Panggilan menjadi nabi sebenanrya bukanlah hal yang baru, bukankah menjadi murid juga turut dalam tiga tugas Yesus Kristus yaitu: sebagai imam, nabi dan raja. Panggilan menjadi nabi dalam konteks pendidikan di seminari berarti menyuarakan atau mewartakan kebenaran, kejujuran dan melawan segala macam bentuk dehumanisasi. Seorang nabi harus tinggal berada di tengah-tengah masyarakat (umat) untuk merasakan suka-duka kehidupan umat.
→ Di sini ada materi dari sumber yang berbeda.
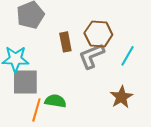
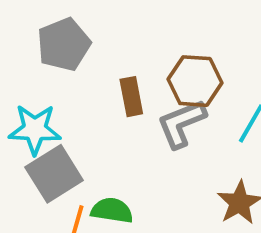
gray square: (25, 82) -> (54, 174), turned -32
Panggilan menjadi nabi adalah pangilan untuk tinggal bersama kaum miskin dan tertindas. Panggilan kenabian ini mendapatkan dasarnya dari tindakan Yesus sendiri yang dalam karyanya mewartakan kedatangan Kerajaan Allah senantiasa mengutamakan mereka yang lemah miskin dan tersingkir sebagai prioritas karya keselamatan.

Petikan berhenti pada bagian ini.